This week, we dive in to the question of what we REALLY worship in America as Shadow and Wednesday run from the new Gods and continue their quest.
Coming to America
In this week’s cold open, we are watching a number of immigrants cross the border from Mexico into the U.S., led by “The Coyote.” The group waits for nightfall, then prays together. The Coyote warns them that the river is strong – if they can’t swim, they can’t go. We see a man with a crucifix tattooed on his forearm exchange a look with his wife. The man hangs back as the group begins crossing. As he struggles and slips under the water, a hand reaches down to grab him and help him to shore. The stranger walks the rest of the way on the surface of the water. Just then, border patrol happens upon the group and, without asking questions, simply starts gunning them down. The immigrants flee in terror.

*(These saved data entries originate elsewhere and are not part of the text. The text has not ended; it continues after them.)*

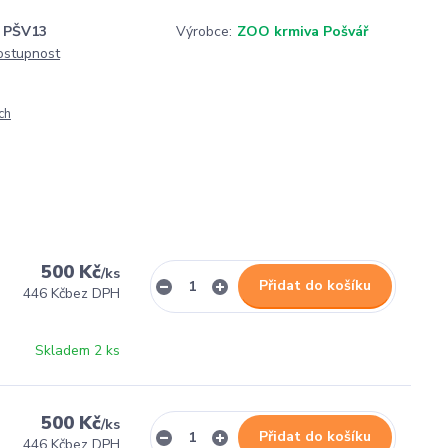
PŠV13
Výrobce:
ZOO krmiva Pošvář
dostupnost
ch
500 Kč
/
ks
Přidat do košíku
446 Kč
bez DPH
Skladem 2 ks
500 Kč
/
ks
Přidat do košíku
446 Kč
bez DPH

Mexican Jesus is shot through both palms as he raises his hands in surrender, and again through the heart before he collapses.

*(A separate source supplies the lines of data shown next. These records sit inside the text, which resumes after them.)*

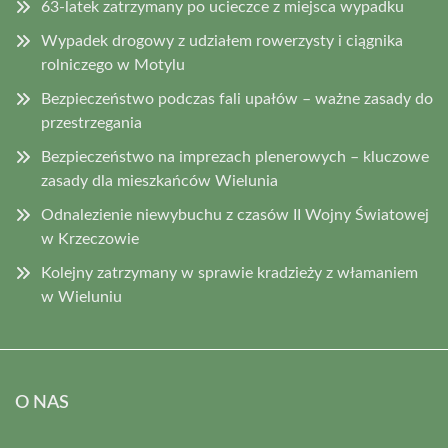
63-latek zatrzymany po ucieczce z miejsca wypadku
Wypadek drogowy z udziałem rowerzysty i ciągnika
rolniczego w Motylu
Bezpieczeństwo podczas fali upałów – ważne zasady do
przestrzegania
Bezpieczeństwo na imprezach plenerowych – kluczowe
zasady dla mieszkańców Wielunia
Odnalezienie niewybuchu z czasów II Wojny Światowej
w Krzeczowie
Kolejny zatrzymany w sprawie kradzieży z włamaniem
w Wieluniu
O NAS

“You wouldn’t believe me if I told you…”
We cut to Shadow and Wednesday walking down a dark road, making their way back to the hotel from the carnage at the police station. Shadow is berating Wednesday for never telling him anything. Mr. Wednesday is vague as usual. Shadow says he saw Laura, in his room.
“Your dearly departed has departed, and I suggest we do the same.”

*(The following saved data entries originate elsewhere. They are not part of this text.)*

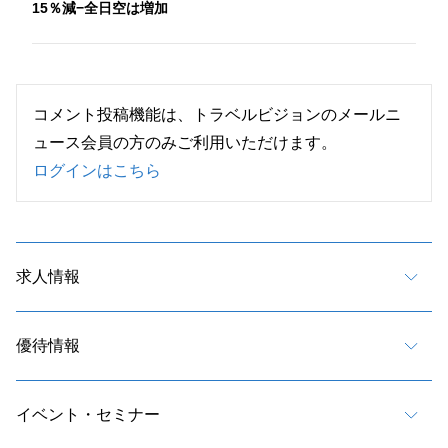
15％減−全日空は増加
コメント投稿機能は、トラベルビジョンのメールニ
ュース会員の方のみご利用いただけます。
ログインはこちら
求人情報
優待情報
イベント・セミナー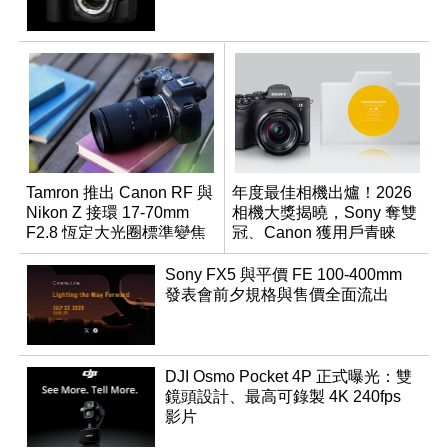
Tamron 推出 Canon RF 與
年度最佳相機出爐！2026
Nikon Z 接環 17-70mm
相機大獎揭曉，Sony 奪雙
F2.8 恆定大光圈標準變焦
冠、Canon 獲用戶青睞
鏡
Sony FX5 與平價 FE 100-400mm
發表會前夕規格與售價全面流出
DJI Osmo Pocket 4P 正式曝光：雙
鏡頭設計、最高可錄製 4K 240fps
影片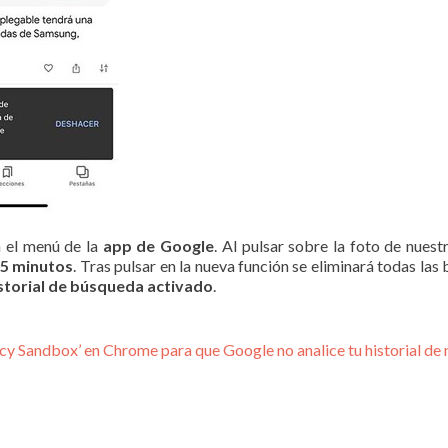
n el menú de la
app de Google
. Al pulsar sobre la foto de nuest
15 minutos
. Tras pulsar en la nueva función se eliminará todas la
storial de búsqueda activado
.
acy Sandbox’ en Chrome para que Google no analice tu historial de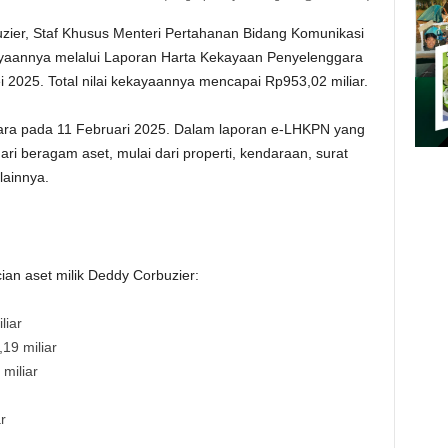
ier, Staf Khusus Menteri Pertahanan Bidang Komunikasi
kayaannya melalui Laporan Harta Kekayaan Penyelenggara
 2025. Total nilai kekayaannya mencapai Rp953,02 miliar.
gara pada 11 Februari 2025. Dalam laporan e-LHKPN yang
ri beragam aset, mulai dari properti, kendaraan, surat
lainnya.
cian aset milik Deddy Corbuzier:
liar
19 miliar
miliar
r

Back at the hotel, the two find Shadow’s room trashed and empty, as expected. Wednesday suggests that they leave immediately, and that the dead don’t come back for no reason. As they leave, his ravens squawk at him from atop a railing. As he pulls the car out, Wednesday sees Laura chasing them in the rearview mirror. He turns up the radio.
“Chop, chop, Ginger Minge, let’s go!”
Laura questions the hotel clerk about the whereabouts of her car. He says that the police have impounded it. She asks where the police are, and Mad Sweeney chirps from behind her. “Police are dead. First piece of luck I’ve had in days.” Laura and Mad Sweeney team up to steal a car out of the hotel parking lot.
“Did you just name-drop Jesus Christ, like you know a guy who knows a guy?”
As luck would have it, the car they’re (poorly) trying to steal is Mr. Salim’s taxi! Mr. Salim puts a stop to the theft, and has overheard that Mad Sweeney is a leprechaun. He lets on that he is looking for a Jinn. The three of them strike up a bargain and form just about the weirdest, most amazing team in the universe – Mad Sweeney will tell Salim where the Jinn is, and any other God he pleases if he drives them all to Kentucky.
A shitty little shiv…
Back in the Cadillac, Wednesday is chattering on about the dead, when Shadow reveals that he’s still bleeding from having been stabbed by the mutant tree. Wednesday says he knows a charm that can fix everything. When he sees how bad the wound is and that there is something moving inside it, he pulls over immediately. With a little light and a little vodka, he manages to heal Shadow.
“That’s the spirit. Fuck those assholes.”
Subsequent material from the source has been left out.